Android, but not as you’d know it
The P8 is an Android smartphone running version 5.0 Lollipop. But Huawei modifies Android to look very different, calling it “Emotion UI”.
There is no app drawer, which means every app is forced on to the homescreen pages, much like an iPhone. The apps can be placed in folders and the homescreens behave like standard Android with moving wallpapers and widgets.
The notification tray looks and behaves differently. Some apps have multiple notifications – Gmail, for instance, clusters all messages together, but a secondary notification shows each one individually.
Various themes are available, which change icons as well as colours and backgrounds. Most app icons have a coloured background, which looks a mess; standard Android uses transparent background instead. Other apps have custom icons, which look a bit warped, such as Instagram.
The P8 also has a few phone management tools baked in for clearing apps from the Ram. With 3GB of Ram installed, they’re a bit of an overkill, but good for those obsessed with cleaning and tweaking.
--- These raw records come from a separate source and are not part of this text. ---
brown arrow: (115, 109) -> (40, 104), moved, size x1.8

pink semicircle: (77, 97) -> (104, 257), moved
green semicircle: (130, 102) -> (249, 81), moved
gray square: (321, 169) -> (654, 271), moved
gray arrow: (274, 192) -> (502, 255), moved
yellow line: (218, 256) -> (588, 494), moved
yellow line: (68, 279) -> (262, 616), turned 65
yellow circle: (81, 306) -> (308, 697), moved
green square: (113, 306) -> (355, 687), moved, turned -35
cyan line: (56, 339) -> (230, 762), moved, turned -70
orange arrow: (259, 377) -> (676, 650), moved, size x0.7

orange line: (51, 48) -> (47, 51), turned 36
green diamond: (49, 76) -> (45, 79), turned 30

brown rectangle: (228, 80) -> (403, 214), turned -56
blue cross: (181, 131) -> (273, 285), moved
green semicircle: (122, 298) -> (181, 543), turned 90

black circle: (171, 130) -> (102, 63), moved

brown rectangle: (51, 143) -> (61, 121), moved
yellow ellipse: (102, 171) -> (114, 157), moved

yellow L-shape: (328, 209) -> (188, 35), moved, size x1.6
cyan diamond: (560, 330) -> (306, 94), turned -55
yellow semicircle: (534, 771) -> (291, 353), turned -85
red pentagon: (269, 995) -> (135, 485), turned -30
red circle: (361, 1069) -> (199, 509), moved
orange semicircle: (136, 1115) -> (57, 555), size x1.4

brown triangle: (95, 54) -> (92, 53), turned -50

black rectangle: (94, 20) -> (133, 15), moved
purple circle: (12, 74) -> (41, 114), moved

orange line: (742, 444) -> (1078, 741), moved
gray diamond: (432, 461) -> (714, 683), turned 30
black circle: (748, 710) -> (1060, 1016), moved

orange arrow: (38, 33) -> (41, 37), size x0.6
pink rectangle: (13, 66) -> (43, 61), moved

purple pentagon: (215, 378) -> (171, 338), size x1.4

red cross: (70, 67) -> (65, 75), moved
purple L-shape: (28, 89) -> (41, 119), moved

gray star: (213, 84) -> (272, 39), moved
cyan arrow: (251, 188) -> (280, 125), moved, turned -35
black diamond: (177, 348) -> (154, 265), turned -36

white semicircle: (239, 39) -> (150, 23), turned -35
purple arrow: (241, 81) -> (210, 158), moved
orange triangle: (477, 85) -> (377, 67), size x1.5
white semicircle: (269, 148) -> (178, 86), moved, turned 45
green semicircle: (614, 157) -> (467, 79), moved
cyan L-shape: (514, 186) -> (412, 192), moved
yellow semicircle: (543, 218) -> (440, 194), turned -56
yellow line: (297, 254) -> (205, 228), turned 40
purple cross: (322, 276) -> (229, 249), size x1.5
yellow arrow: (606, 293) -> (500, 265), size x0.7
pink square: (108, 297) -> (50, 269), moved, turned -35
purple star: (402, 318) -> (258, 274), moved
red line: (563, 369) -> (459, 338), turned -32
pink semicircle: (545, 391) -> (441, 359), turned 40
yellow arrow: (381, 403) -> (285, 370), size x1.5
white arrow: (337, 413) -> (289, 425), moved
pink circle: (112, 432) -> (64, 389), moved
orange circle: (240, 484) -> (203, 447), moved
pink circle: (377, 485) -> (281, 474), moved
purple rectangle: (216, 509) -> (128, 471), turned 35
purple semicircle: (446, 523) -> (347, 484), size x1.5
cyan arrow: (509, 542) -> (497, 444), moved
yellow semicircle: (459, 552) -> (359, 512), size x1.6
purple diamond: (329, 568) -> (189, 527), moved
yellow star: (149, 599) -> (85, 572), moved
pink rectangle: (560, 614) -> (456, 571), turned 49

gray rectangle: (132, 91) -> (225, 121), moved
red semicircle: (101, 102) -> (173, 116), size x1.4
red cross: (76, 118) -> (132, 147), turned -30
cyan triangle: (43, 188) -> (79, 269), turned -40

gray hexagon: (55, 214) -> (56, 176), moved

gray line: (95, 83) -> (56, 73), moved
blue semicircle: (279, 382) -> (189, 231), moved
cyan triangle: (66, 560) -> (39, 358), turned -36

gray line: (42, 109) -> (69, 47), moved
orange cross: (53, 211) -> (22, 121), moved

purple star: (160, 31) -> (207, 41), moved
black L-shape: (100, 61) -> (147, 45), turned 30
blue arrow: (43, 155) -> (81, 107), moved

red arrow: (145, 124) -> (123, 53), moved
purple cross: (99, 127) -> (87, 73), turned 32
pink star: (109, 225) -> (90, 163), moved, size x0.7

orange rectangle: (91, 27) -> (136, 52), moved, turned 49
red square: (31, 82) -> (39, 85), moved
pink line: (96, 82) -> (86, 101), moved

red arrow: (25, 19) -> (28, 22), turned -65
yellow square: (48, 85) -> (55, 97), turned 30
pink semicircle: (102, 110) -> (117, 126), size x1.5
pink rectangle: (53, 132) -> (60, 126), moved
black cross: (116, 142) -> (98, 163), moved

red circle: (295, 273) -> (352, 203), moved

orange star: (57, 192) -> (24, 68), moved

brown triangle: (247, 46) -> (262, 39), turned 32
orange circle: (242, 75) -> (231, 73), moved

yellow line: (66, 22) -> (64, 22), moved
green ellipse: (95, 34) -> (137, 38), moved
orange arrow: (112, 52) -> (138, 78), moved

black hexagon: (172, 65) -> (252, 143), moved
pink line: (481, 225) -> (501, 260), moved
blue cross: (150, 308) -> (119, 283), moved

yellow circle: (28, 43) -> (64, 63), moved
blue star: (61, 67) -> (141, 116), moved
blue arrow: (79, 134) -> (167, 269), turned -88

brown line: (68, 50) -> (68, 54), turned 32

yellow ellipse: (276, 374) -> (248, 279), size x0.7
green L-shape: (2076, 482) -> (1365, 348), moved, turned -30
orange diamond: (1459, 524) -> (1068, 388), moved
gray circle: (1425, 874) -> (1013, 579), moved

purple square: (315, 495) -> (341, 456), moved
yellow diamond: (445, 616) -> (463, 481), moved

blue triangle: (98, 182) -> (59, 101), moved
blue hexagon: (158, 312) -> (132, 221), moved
Another interesting addition is a power monitor that warns you when an app is consuming battery power in the background. It rates apps in milliampere hours – a measure of battery capacity – recommending shutting down any app that uses more than 40mAh when not in use. Again this seems like overkill, but could be useful for those trying to eke out every last hour of battery life and the notifications can be turned off if they become annoying.
The 13-megapixel camera is one of the best currently available. It’s not quite as sharp as the Samsung Galaxy S6 or the LG G4’s camera, but has solid low-light performance and good detail.
The camera app, however, is very iPhone-like. A simple photo selector on the left, with options to enable HDR and a load of other features buried behind a menu.
The front-facing camera does a solid job for selfies, although its beauty mode can create some horrifyingly alien-looking images.
The 16GB version of the Huawei P8 comes in champagne or grey, costing £360, which is around £200 less than most of the competitors, including Samsung, LG, Sony, HTC and Apple. Samsung’s mid-range Galaxy A5 costs £349.
The Huawei P8 is a high-end device that costs the same as a mid-range smartphone. It is very thin, light and made of metal, with a solid camera and a decent processor.
It also has dual-Sim capability and good battery life, but it lacks a little polish and its alterations to Android aren’t the best.
With the P8, Huawei has proved that it is a smartphone manufacturer worth paying attention to, and the P8 is certainly worth considering, especially given it costs significantly less than rivals.
Pros: Very thin, solid build, decent camera, good battery life and performance.
Cons: Lack of premium finish to the body, software modifications are a little unpolished and change Android significantly.